Oh, what beautiful weather for the baseball season to begin in Chicago.

Chilly and blustery.

Clouds don't matter because on Opening Day the sport shines brightly anyway, the players do too and hope certainly does.

Baseball generates it's own heat at season's start, even in those years when snow has to be shoveled out of the Wrigley Field and/or Comiskey Park dugouts.

The only problem this year is not that the high temperature might be under 40 degrees here but that the Cubs are in Anaheim and the White Sox in Oakland.

The Sox don't come home until Friday and the Cubs won't arrive until next Monday, rendering both local openers relatively anticlimactic.

Even worse, Monday's season openers are scheduled for 9:05 Chicago time, with work and school lurking in the morning.

Major League Baseball might as well take a Louisville Slugger and whack Chicago across the knuckles.

Fans of the Cubs and Sox don't agree on much, but they should agree that the schedule maker is a boob.

Who knew that the guy had a morbid sense of humor? Who knew that he drank himself silly before mapping the season? Who knew that he still resents that a cop once gave him a speeding ticket on Lake Shore Drive?

Scheduling the Sox and Cubs to open at night on the West Coast is disrespectful, forcing the faithful to catch a few innings between tucking the fans of the future into bed and dozing off themselves.

This treatment of Chicago must mean that when the Cubs and Sox meet in the World Series this October - a lock, of course - Game 1 will be played on the moon during a lunar eclipse.

Seriously, this is no way to begin a season, any season, especially a season when the Sox and Cubs have high hopes.

Both Chicago teams beginning on the road, at night, in the Pacific Time Zone is like scheduling Round 1 of the Masters at 9:05 p.m. in the Twin Cities on New Year's Eve.

It's difficult enough to stay awake through an entire baseball game without the ninth inning creeping past midnight.

What's the saying, that nothing good happens after midnight?

Well, don't be surprised if the games drag on until something bad happens early Tuesday morning, like the Sox game ending with Jose Abreu striking out with the bases loaded and the Cubs game ending with Hector Rondon yielding a walk-off grand slam.

The only good news would be that not many fans back here would be awake to witness the dual disappointments.

The schedule maker insists that the timing is favorable because the Cubs and Sox get to start in warm weather.

First, no law prohibits our teams from opening at a watchable hour in Florida or a dome. Second, big leaguers representing Chicago should appreciate playing in a meat locker.

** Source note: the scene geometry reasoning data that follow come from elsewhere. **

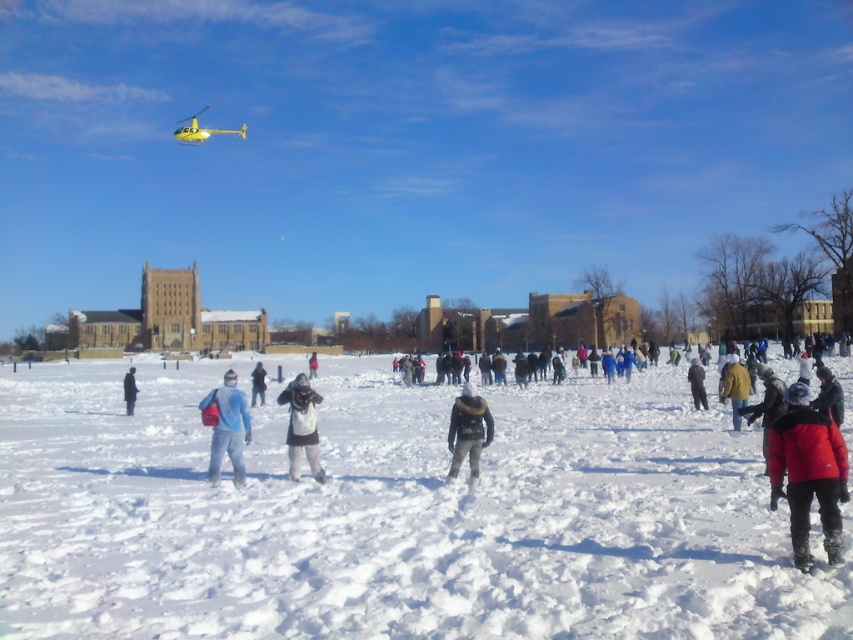 Question: Is red wool coat at lower right smaller than dark gray wool coat at lower left?

Choices:
 (A) no
 (B) yes

Answer: (A)

Question: Is yellow matte helicopter at upper left thinner than dark gray wool coat at lower left?

Choices:
 (A) no
 (B) yes

Answer: (A)

Question: Which point is farther to the camera?

Choices:
 (A) (314, 369)
 (B) (780, 442)

Answer: (A)

Question: Does red fleece jacket at lower right have a smaller size compared to red wool coat at lower right?

Choices:
 (A) yes
 (B) no

Answer: (A)

Question: Which object is positioned closest to the red wool coat at lower right?

Choices:
 (A) yellow matte helicopter at upper left
 (B) white fleece jacket at center
 (C) matte blue jacket at center
 (D) red fleece jacket at lower right

Answer: (D)

Question: Which of the following is the closest to the observer?

Choices:
 (A) white fleece jacket at center
 (B) yellow woolen jacket at center

Answer: (A) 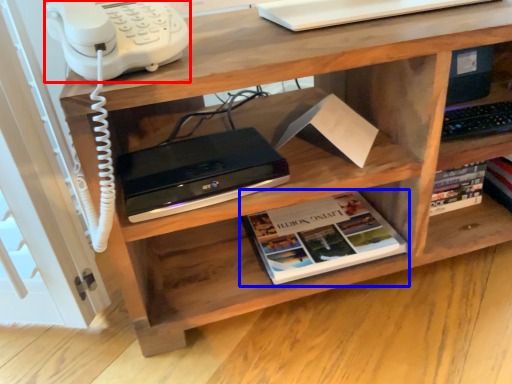 Question: Which object appears farthest to the camera in this image, corded phone (highlighted by a red box) or book (highlighted by a blue box)?

Choices:
 (A) corded phone
 (B) book

Answer: (B) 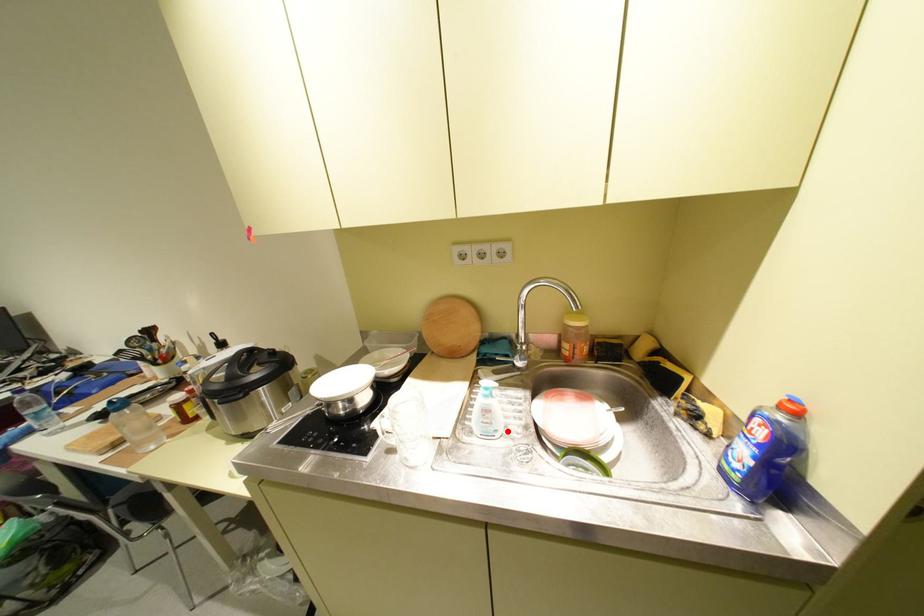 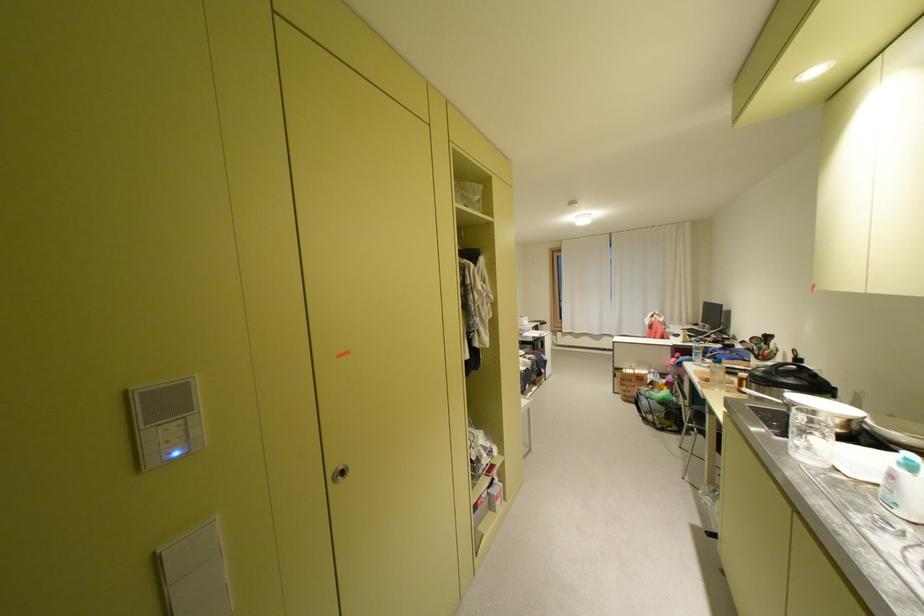 Question: I am providing you with two images of the same scene from different viewpoints. A red point is marked on the first image. At the location where the point appears in image 1, is it still visible in image 2?

Choices:
 (A) Yes
 (B) No

Answer: (A) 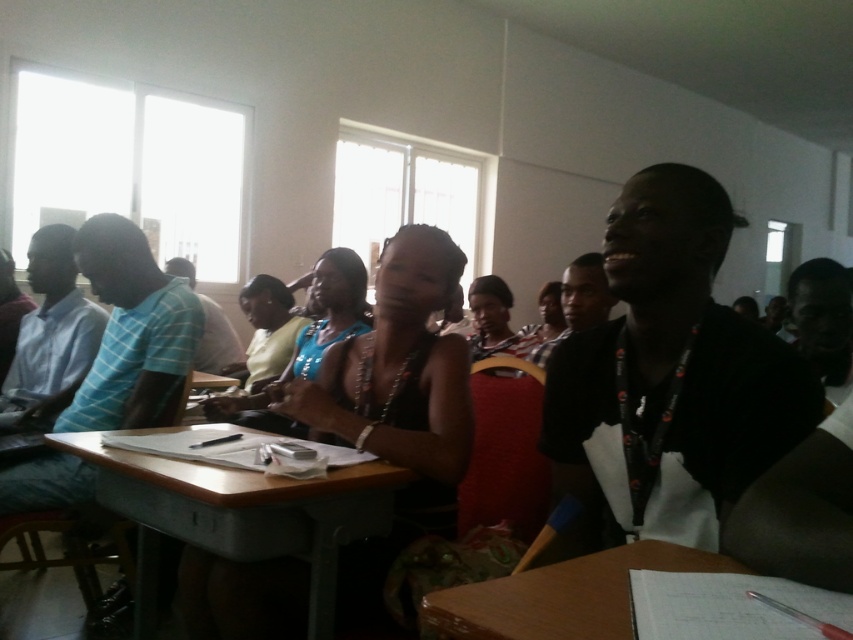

Yes, Jorge Soler, we're talking about you.

My goodness, players are paid millions of dollars, often 10s of millions, to play a game that kids of all ages play for the fun of it.

Meanwhile Chicago fans have to pay big bucks to attend some sports events in frigid weather.

It stinks that the Cubs and White Sox open on the road … at night … in the Pacific Time Zone.

The only plausible explanation is that the schedule maker must have always hated Ernie Banks and Minnie Minoso.